Sunday 7 December 2008

Moaning Minnies

I once tried to collaborate with a woman in the writing of a play; she had been a quite well known actress and had, with her more famous husband, written plays which had been performed. The idea was that I would write a scene and then she would read it, comment on it and perhaps, do some re-writing.
It didn't work. I wrote the first scene and when she read it she said: "I like the idea and I like the male characters, especially the parliamentarian's agent, but I do not like the wife of the MP. She is a real misery."
"But she is supposed to be," I said. "She's miserable because he's such a bastard."
"You won't get an actress to play her."
"Why not?"
"Because she's a misery, a moaner, a pain in the neck."
I tried re-writing to make her a different sort of woman but couldn't get her right, so the collaboration didn't work and we gave up trying.
Then this morning my wife was listening to The Archers and I could hear from the other room one of those women in the programme moaning and grissling and making such a caterwauling noise that I had to go elsewhere.
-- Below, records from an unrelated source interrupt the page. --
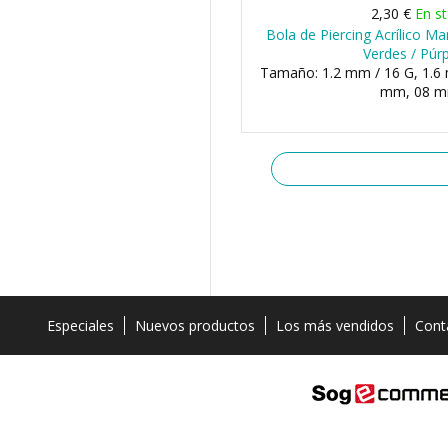
2,30 €
En s
Bola de Piercing Acrílico 
Verdes / Púr
Tamaño: 1.2 mm / 16 G, 1.6 
mm, 08 
Especiales
Nuevos productos
Los más vendidos
Cont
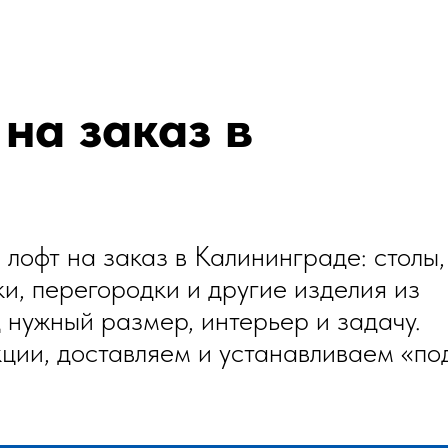
на заказ в
 лофт на заказ в Калининграде: столы,
ки, перегородки и другие изделия из
 нужный размер, интерьер и задачу.
ции, доставляем и устанавливаем «по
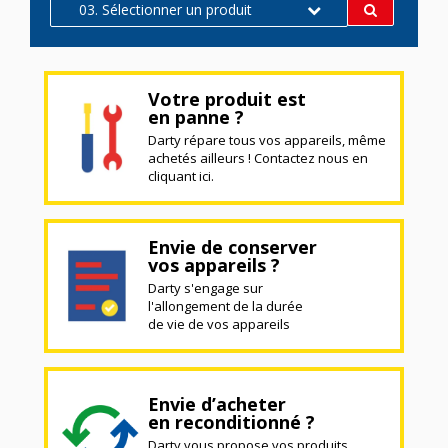
03. Sélectionner un produit
Votre produit est
en panne ?
Darty répare tous vos appareils, même
achetés ailleurs ! Contactez nous en
cliquant ici.
Envie de conserver
vos appareils ?
Darty s'engage sur
l'allongement de la durée
de vie de vos appareils
Envie d’acheter
en reconditionné ?
Darty vous propose vos produits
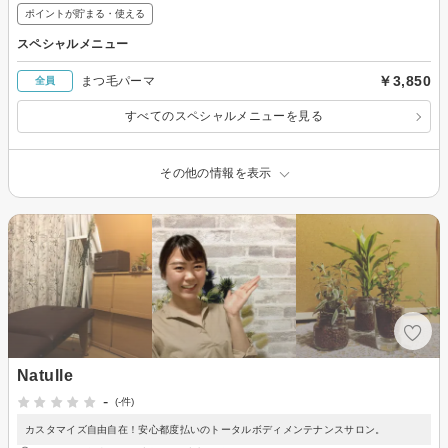
ポイントが貯まる・使える
スペシャルメニュー
￥3,850
まつ毛パーマ
全員
すべてのスペシャルメニューを見る
その他の情報を表示
Natulle
-
(-件)
カスタマイズ自由自在！安心都度払いのトータルボディメンテナンスサロン。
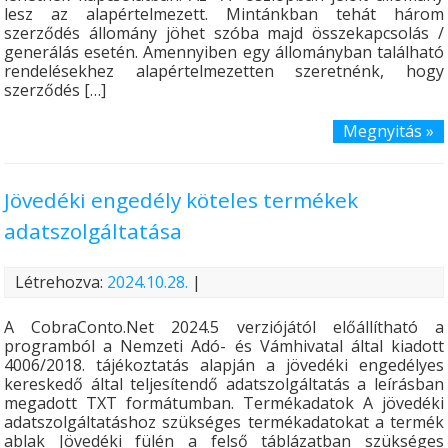
lesz az alapértelmezett. Mintánkban tehát három
szerződés állomány jöhet szóba majd összekapcsolás /
generálás esetén. Amennyiben egy állományban található
rendelésekhez alapértelmezetten szeretnénk, hogy
szerződés […]
Megnyitás »
Jövedéki engedély köteles termékek
adatszolgáltatása
Létrehozva:
2024.10.28.
|
A CobraConto.Net 2024.5 verziójától előállítható a
programból a Nemzeti Adó- és Vámhivatal által kiadott
4006/2018. tájékoztatás alapján a jövedéki engedélyes
kereskedő által teljesítendő adatszolgáltatás a leírásban
megadott TXT formátumban. Termékadatok A jövedéki
adatszolgáltatáshoz szükséges termékadatokat a termék
ablak Jövedéki fülén a felső táblázatban szükséges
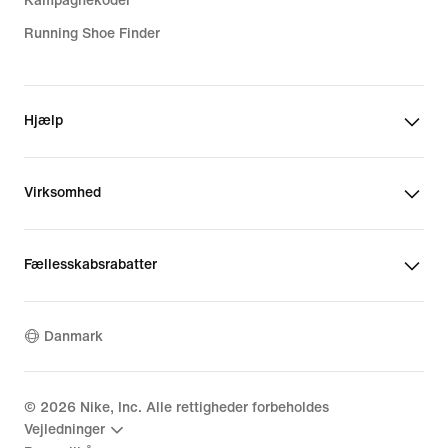
Kampagnekoder
Running Shoe Finder
Hjælp
Virksomhed
Fællesskabsrabatter
Danmark
©
2026
Nike, Inc. Alle rettigheder forbeholdes
Vejledninger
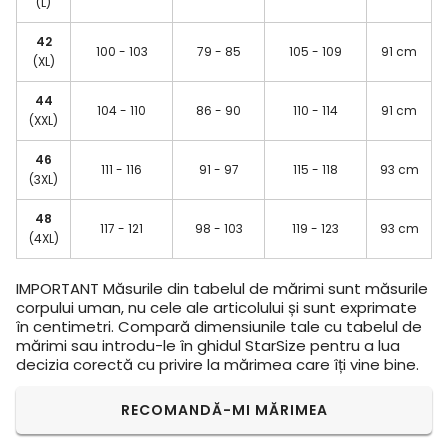
(L)
42
100 - 103
79 - 85
105 - 109
91 cm
(XL)
44
104 - 110
86 - 90
110 - 114
91 cm
(XXL)
46
111 - 116
91 - 97
115 - 118
93 cm
(3XL)
48
117 - 121
98 - 103
119 - 123
93 cm
(4XL)
IMPORTANT
Măsurile din tabelul de mărimi sunt măsurile
corpului uman, nu cele ale articolului și sunt exprimate
în centimetri. Compară dimensiunile tale cu tabelul de
mărimi sau introdu-le în ghidul StarSize pentru a lua
decizia corectă cu privire la mărimea care îți vine bine.
RECOMANDĂ-MI MĂRIMEA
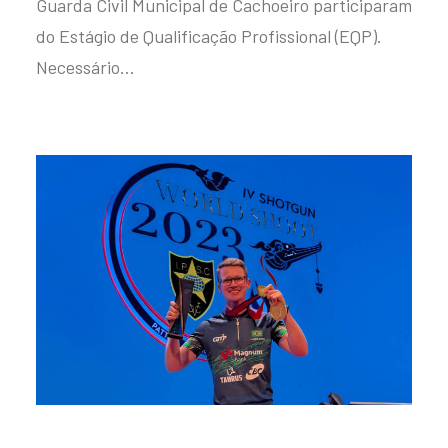
Guarda Civil Municipal de Cachoeiro participaram
do Estágio de Qualificação Profissional (EQP).
Necessário…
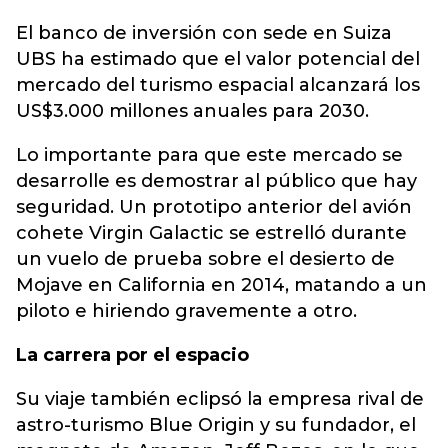
El banco de inversión con sede en Suiza
UBS ha estimado que el valor potencial del
mercado del turismo espacial alcanzará los
US$3.000 millones anuales para 2030.
Lo importante para que este mercado se
desarrolle es demostrar al público que hay
seguridad. Un prototipo anterior del avión
cohete Virgin Galactic se estrelló durante
un vuelo de prueba sobre el desierto de
Mojave en California en 2014, matando a un
piloto e hiriendo gravemente a otro.
La carrera por el espacio
Su viaje también eclipsó la empresa rival de
astro-turismo Blue Origin y su fundador, el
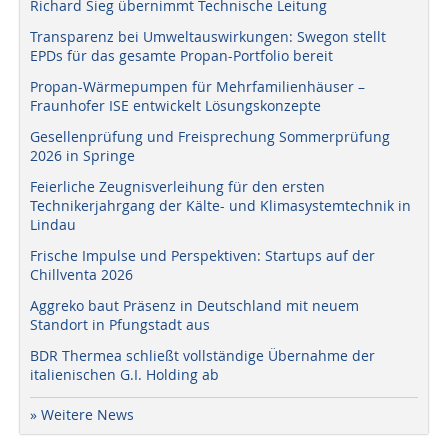
Richard Sieg übernimmt Technische Leitung
Transparenz bei Umweltauswirkungen: Swegon stellt
EPDs für das gesamte Propan-Portfolio bereit
Propan-Wärmepumpen für Mehrfamilienhäuser –
Fraunhofer ISE entwickelt Lösungskonzepte
Gesellenprüfung und Freisprechung Sommerprüfung
2026 in Springe
Feierliche Zeugnisverleihung für den ersten
Technikerjahrgang der Kälte- und Klimasystemtechnik in
Lindau
Frische Impulse und Perspektiven: Startups auf der
Chillventa 2026
Aggreko baut Präsenz in Deutschland mit neuem
Standort in Pfungstadt aus
BDR Thermea schließt vollständige Übernahme der
italienischen G.I. Holding ab
» Weitere News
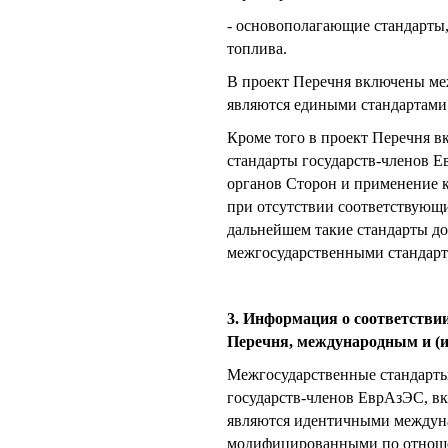
- основополагающие стандарты
топлива.
В проект Перечня включены ме
являются едиными стандартами
Кроме того в проект Перечня 
стандарты государств-членов Е
органов Сторон и применение 
при отсутствии соответствующ
дальнейшем такие стандарты д
межгосударственными стандарт
3. Информация о соответстви
Перечня, международным и (и
Межгосударственные стандарты
государств-членов ЕврАзЭС, в
являются идентичными междун
модифицированными по отноше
I thought: "They get away with it in The Archers, why couldn't I have got away with it in my play?"
And if by chance I turn on East Enders every woman on that soap is a Moaning Minnie. (And most of the blokes too!). And what about some of Shakespeare's tragic females: Lady Macbeth for example - that's all she dies is complain and criticise and moan. And what about Hedda Gabler?
Maybe I'll dig that play out again and, instead of trying to make the wife more pleasing, leave her as she was..... You never know, it may just work.